Historic district in Pennsylvania, United States

Sauer Buildings Historic District, located between 607 and 717 Center Avenue in Aspinwall, Pennsylvania, consists of a group of buildings designed and built by Frederick C. Sauer from 1898 until his death in 1942. This historic district was added to the National Register of Historic Places on September 11, 1985.

==History==
In 1898, Frederick Sauer bought a hillside tract of land in Aspinwall, Pennsylvania, and built a home for himself and his family. This house was designed in "conventional fashion out of ordinary Kittanning brick on a four-square Colonial Revival footprint." Sauer was an architect by trade, and he designed about a dozen Catholic churches in the Pittsburgh area, most of which were fashioned in some variation of Romanesque Revival style.
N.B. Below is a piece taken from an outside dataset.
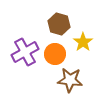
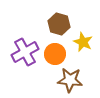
yellow star: rotated 12 degrees counterclockwise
After many years of designing buildings to suit the wants and needs of his public, Sauer constructed a group of buildings for his own amusement on his plot of land in Aspinwall. He began to construct rental properties, acting as his own designer, mason, bricklayer, and carpenter. From 1928 through 1930, he converted his former chicken coop into a three-story apartment house called "Heidelberg". After this eccentric building, he gradually transformed his wooded hillside into an architectural fantasy, and a complex of castlesque buildings and landscape features in Fantastic architectural style took shape and was progressively added to by Sauer until his death in 1942.

==Reception==
"It is the most bizarre collection of buildings in Western Pennsylvania," says Franklin Toker, professor of art and architecture at the University of Pittsburgh.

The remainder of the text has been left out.